Thirdly, The Scripture does ground
the merit of Christ upon the grace of God. It is called the 'gift of God,' and
'the gift by grace, which by Christ has abounded to
many,' Rom. v. 16, 16, &c. Some bring this place to prove the absolute
efficiency of Christ's merit, had he laid down his life without the appointment
of the Father, because, as the sin of Adam had demerit enough to condemn the
world, so the righteousness of Christ had merit enough to save the world. But
the question is, whence this merit did arise?

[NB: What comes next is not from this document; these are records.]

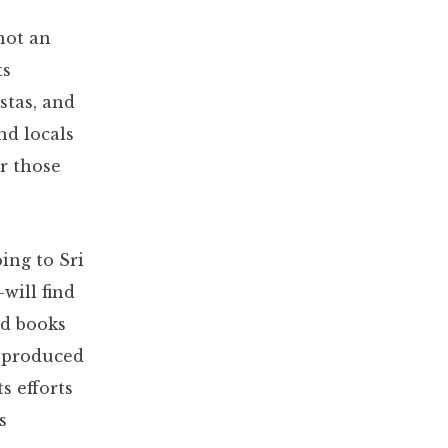
 not an
ts
stas, and
nd locals
or those
ing to Sri
will find
nd books
produced
s efforts
s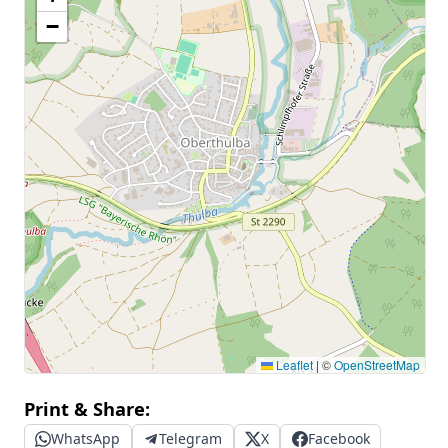
−
Leaflet
|
©
OpenStreetMap
Print & Share:
WhatsApp
Telegram
X
Facebook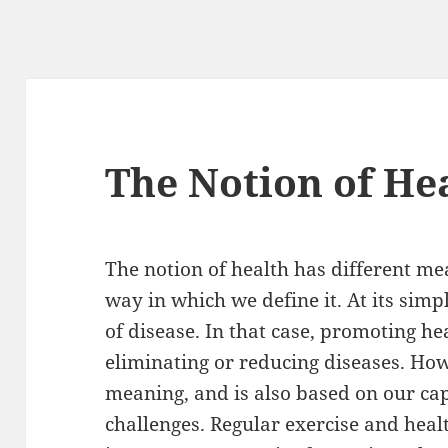
The Notion of He
The notion of health has different me
way in which we define it. At its simpl
of disease. In that case, promoting h
eliminating or reducing diseases. Ho
meaning, and is also based on our capa
challenges. Regular exercise and healt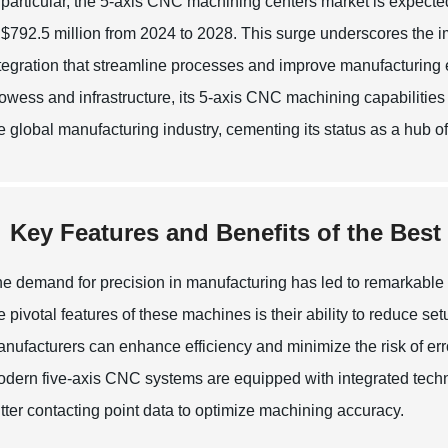
 particular, the 5-axis CNC machining centers market is expecte
 $792.5 million from 2024 to 2028. This surge underscores the i
tegration that streamline processes and improve manufacturing e
owess and infrastructure, its 5-axis CNC machining capabilities 
e global manufacturing industry, cementing its status as a hub o
Key Features and Benefits of the Bes
e demand for precision in manufacturing has led to remarkabl
e pivotal features of these machines is their ability to reduce set
nufacturers can enhance efficiency and minimize the risk of erro
dern five-axis CNC systems are equipped with integrated techno
tter contacting point data to optimize machining accuracy.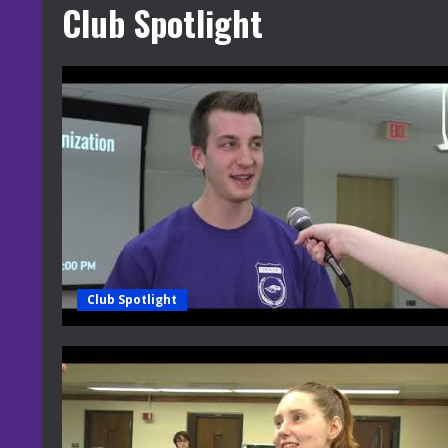
Club Spotlight
Club Spotlight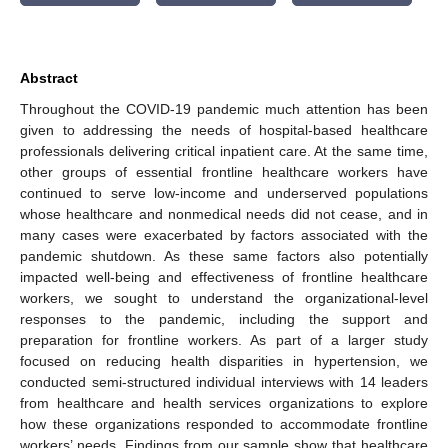
Abstract
Throughout the COVID-19 pandemic much attention has been
given to addressing the needs of hospital-based healthcare
professionals delivering critical inpatient care. At the same time,
other groups of essential frontline healthcare workers have
continued to serve low-income and underserved populations
whose healthcare and nonmedical needs did not cease, and in
many cases were exacerbated by factors associated with the
pandemic shutdown. As these same factors also potentially
impacted well-being and effectiveness of frontline healthcare
workers, we sought to understand the organizational-level
responses to the pandemic, including the support and
preparation for frontline workers. As part of a larger study
focused on reducing health disparities in hypertension, we
conducted semi-structured individual interviews with 14 leaders
from healthcare and health services organizations to explore
how these organizations responded to accommodate frontline
workers’ needs. Findings from our sample show that healthcare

It did
arise personally from Christ himself and the dignity of his person; but as to
the acceptation, from the Father, which the apostle resolves in this place in
telling us; it is the grace of God, and the gift of God, because if Christ's
death had a natural power of merit without any precursory agreement between the
Father and the Son, it could not be said then to be the grace of God, for God
could not but in a way of justice accept it. There is a double merit, absolute,
and ex pacto or covenanted merit,óabsolute when any good is done to a person, which in
the very deed itself obliges him for whose good it is done to the benefactor
which does it, as generation and education are the acts whereby parents merit
of their children. So that, whether children will or no, upon that very account
that they are begotten and brought up they owe everything to their parents so
creation being the work of God, the good of the creature, for that very cause
every creature, especially rational, is obliged to God, and God by this act
does merit all adoration, obedience, and respect from his creature. Covenanted
merit is a work done which does not in its own nature oblige, but by virtue of
some preceding compact and agreement between the person meriting and that
person of whom he does merit. As when a king proposes a reward to those that
run a race, let men run never so well, they have no right to demand a reward
but upon such a declaration of the prince; and supposing that edict and
declaration, he that runs has a right to the reward promised and appointed by
the king, but no right to a reward in general. The whole right does rise, not
from the race simply considered, but as it respects the declaration and order
of the prince. If we speak of a covenant merit, Christ did fully merit at the
hands of God eternal salvation, for he fully performed what was agreed upon;
but if we speak of absolute merit, neither Christ nor any creature could merit
anything at the hands of God, or render God obliged to them by a natural right,
no more than any man that runs a race can oblige a king by his swiftness. As
the merit of Christ regards us, it is absolute, for Christ by his very
undertaking (supposing he had not had any agreement with the Father) to deliver
us, and appease the wrath of God against us, he had absolutely merited of us
all love and observance, yea, though he had failed in it; but he had not
merited of God anything for us, by any undoubted right, but as it respects that
agreement between the Father and the Son. Ps. xvi. 2, 'My goodness
extends not unto thee, but to the saints which are in the earth.' Christ did
not add anything to God, whereby he might absolutely merit of him; but to the
saints he did, whereby they are for ever obliged to him. Christ did not merit
anything for us at the hands of God but as mediator, and to this office he was
predestinated by God, and therefore he merited nothing but by that decree. What
he did was from the office of mediator or priest; and because he was so,
therefore he merited. As when any officers are appointed by the king,
whatsoever they act by virtue of their office has its foundation in, and force
from, the royal authority. His faithfulness whereby he merited has its validity
from the appointment of him in his offices by God, who, Heb. iii. 2, was
'faithful to him that appointed him.' There had been no honour accruing to him,
and consequently nothing challenged by him, unless he had been called of God: Heb. v. 4, 'No man
takes this honour unto himself but he that is called of God.' Christ himself
owns the Father to be the foundation and stability of all the salvation he
wrought: Ps. lxxxix. 27, 'He shall
cry unto me, Thou art my Father, my God, and the rock of my salvation; also I
will make him my first-born, higher than the kings of the earth.' This is taken
from 2 Sam. vii.
14, and cited, Heb. i.
6, as belonging
to Christ, to prove his dignity above the angels. 'The rock of my salvation,'
the strength and foundation of the salvation I have wrought for men, or
alluding to the rock from whence the waters flowed to the Israelites in the
wilderness; either way our Saviour owns his Father as the stability of it. This salvation, i.e. not personal but mediatory salvation.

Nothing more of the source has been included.